MIAMI – Earlier this year, Qatar Airways (QR) announced it would reinstate its four weekly nonstop flights to Atlanta (ATL) on June 1, 2021, increasing the carrier’s U.S. network to 12 destinations.
This will be the only nonstop service to Doha’s Hamad International Airport (DOH) from ATL, and it will be operated using Airbus A350-900. The aircraft features 36 seats in the award-winning Qsuite Business class and 247 seats in Economy Class.
This date also celebrates the fifth anniversary of QR’s first flight to Atlanta in 2016. In addition to resuming non-stops to Atlanta, the carrier will increase frequencies to several other U.S. destinations.
Per the QR website, travel time from ATL to DOH will be 13 hours, 40 minutes. The return flight is scheduled for just over 15 hours.
In an exclusive interview recently with Airways, Mark Drusch, SVP of Revenue Management, Alliances and Strategy at QR described the airline’s return to Atlanta and the reasons behind the move.
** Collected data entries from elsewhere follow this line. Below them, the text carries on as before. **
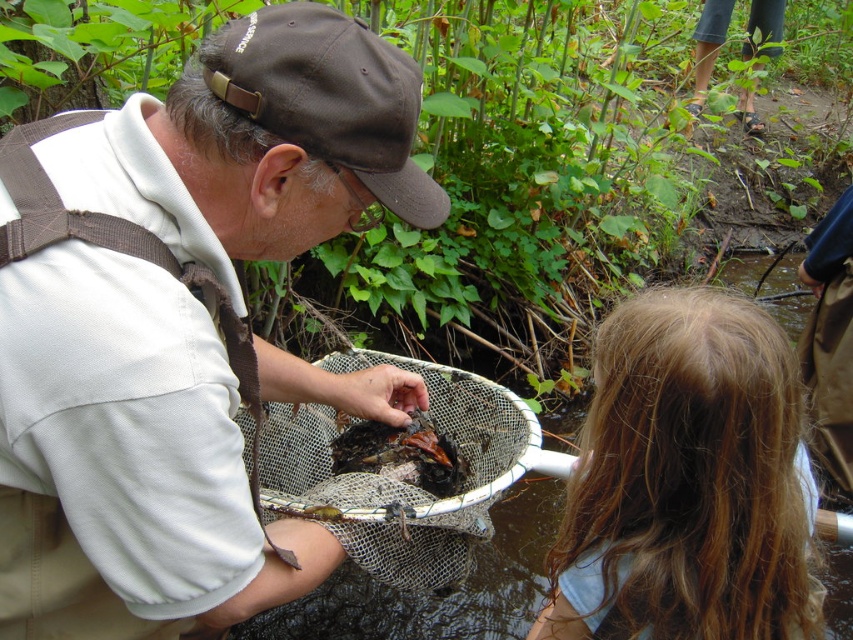 Who is higher up, brown fabric hat at upper center or blonde hair at upper right?

brown fabric hat at upper center

In order to click on brown fabric hat at upper center in this screenshot , I will do `click(183, 323)`.

Is blonde hair at upper right to the left of brown fabric cap at upper center from the viewer's perspective?

Incorrect, blonde hair at upper right is not on the left side of brown fabric cap at upper center.

Can you confirm if blonde hair at upper right is shorter than brown fabric cap at upper center?

In fact, blonde hair at upper right may be taller than brown fabric cap at upper center.

This screenshot has height=640, width=853. What are the coordinates of `blonde hair at upper right` in the screenshot? It's located at (688, 481).

Where is `blonde hair at upper right`? blonde hair at upper right is located at coordinates (688, 481).

Who is taller, brown fabric hat at upper center or brown fabric cap at upper center?

brown fabric hat at upper center is taller.

Is brown fabric hat at upper center to the left of brown fabric cap at upper center from the viewer's perspective?

Yes, brown fabric hat at upper center is to the left of brown fabric cap at upper center.

Find the location of `brown fabric hat at upper center`. brown fabric hat at upper center is located at coordinates (183, 323). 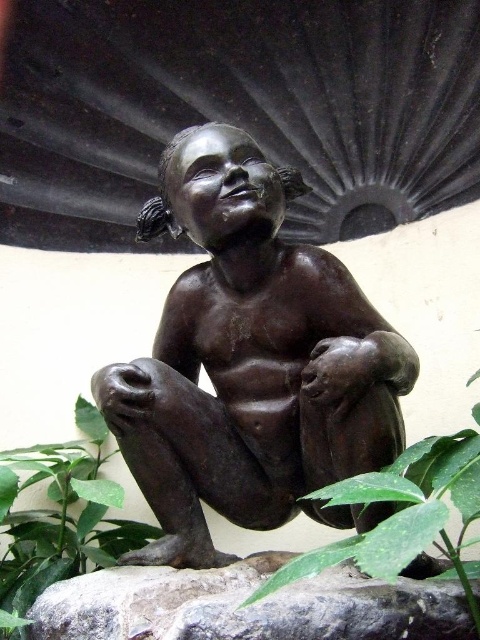 Between bronze statue at center and green leafy plant at lower center, which one has more height?

Standing taller between the two is bronze statue at center.

This screenshot has height=640, width=480. I want to click on bronze statue at center, so click(251, 362).

This screenshot has width=480, height=640. I want to click on bronze statue at center, so point(251,362).

How distant is bronze statue at center from gray rough stone at lower center?

bronze statue at center is 34.22 inches away from gray rough stone at lower center.

Is bronze statue at center to the right of gray rough stone at lower center from the viewer's perspective?

No, bronze statue at center is not to the right of gray rough stone at lower center.

Which is behind, point (193, 147) or point (253, 572)?

The point (193, 147) is more distant.

At what (x,y) coordinates should I click in order to perform the action: click on bronze statue at center. Please return your answer as a coordinate pair (x, y). Image resolution: width=480 pixels, height=640 pixels. Looking at the image, I should click on (251, 362).

Does bronze statue at center appear over green leafy plant at lower left?

Yes.

Who is more distant from viewer, (242, 266) or (0, 524)?

The point (0, 524) is behind.

The width and height of the screenshot is (480, 640). I want to click on bronze statue at center, so click(251, 362). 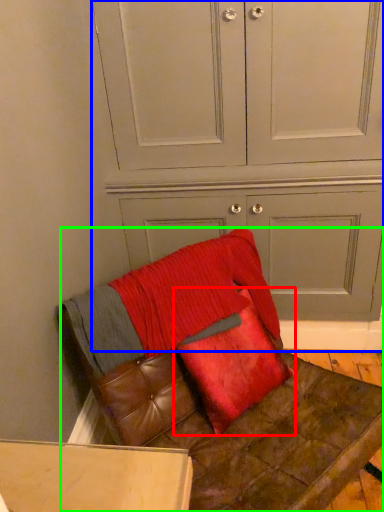 Question: Which object is positioned closest to pillow (highlighted by a red box)? Select from dresser (highlighted by a blue box) and furniture (highlighted by a green box).

Choices:
 (A) dresser
 (B) furniture

Answer: (B) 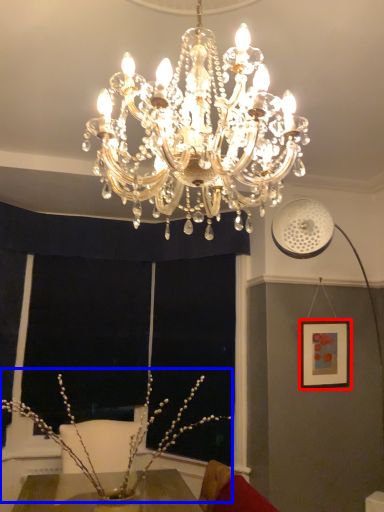 Question: Which of the following is the farthest to the observer, picture frame (highlighted by a red box) or floral arrangement (highlighted by a blue box)?

Choices:
 (A) picture frame
 (B) floral arrangement

Answer: (A) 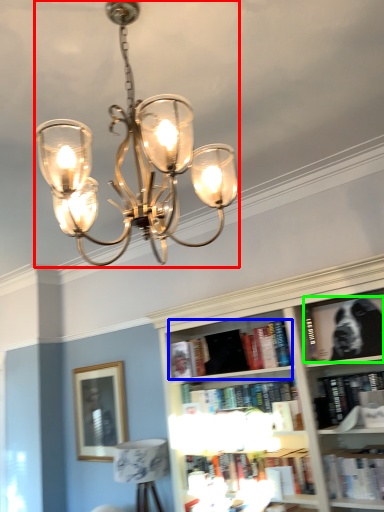 Question: Which object is the farthest from lamp (highlighted by a red box)? Choose among these: book (highlighted by a blue box) or book (highlighted by a green box).

Choices:
 (A) book
 (B) book

Answer: (A) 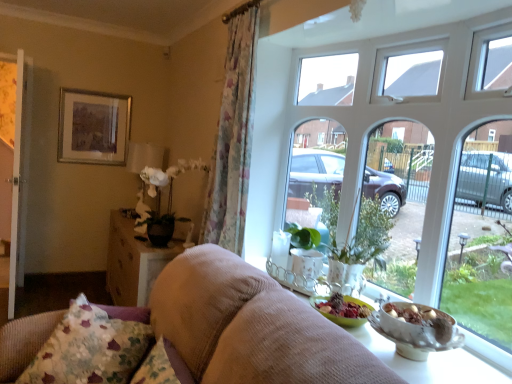 Question: Is floral fabric curtain at left bigger or smaller than white glass window at upper center?

Choices:
 (A) small
 (B) big

Answer: (A)

Question: Is floral fabric curtain at left taller or shorter than white glass window at upper center?

Choices:
 (A) short
 (B) tall

Answer: (B)

Question: Which object is the farthest from the suede-like beige sofa at center?

Choices:
 (A) white matte floral arrangement at center-left
 (B) white glass window at upper center
 (C) wooden textured table at lower left
 (D) floral fabric curtain at left
 (E) fluffy fabric pillow at lower left

Answer: (A)

Question: Considering the real-world distances, which object is closest to the green glossy houseplant at center?

Choices:
 (A) fluffy fabric pillow at lower left
 (B) silver metallic picture frame at upper left
 (C) floral fabric curtain at left
 (D) white wooden screen door at left
 (E) suede-like beige sofa at center

Answer: (C)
Why QR Is Returning to ATL
Primarily, of course, is the potential customer base. With Atlanta’s booming economy and constantly growing population, there is a large group of people who wish to return home to visit loved ones left behind in Africa, the Middle East, and Southeast Asia. Mr. Drusch pointed out the large Kenyan and Ethiopian populations in Atlanta in particular as customers the airline may focus on.
Obviously, too, despite the repatriation efforts of some national airlines, the pandemic stranded a great number of people here in the US. Now, as countries reopen, Qatar thinks there will be significant group of those who wish to travel home.
The nonstop flights will provide the fastest and easiest flight to the DOH hub from which passengers can easily connect to final destinations in the Middle East, the Indian subcontinent, or Africa. Drusch also states that QR is the most convenient option for travelers heading to Southeast Asia, particularly Bangladesh, Nepal, Pakistan, and even markets like Iran and Iraq.
Qatar feels that other airlines flying into ATL do not adequately serve these populations and that it knows better than others how to reach out in culturally appropriate ways to communicate with those communities and reach potential passengers. The airline hopes those travelers will know that QR understands them and can conveniently get them where they need to go.
Other airlines may have abandoned these populations, and QR is ready to fill that gap.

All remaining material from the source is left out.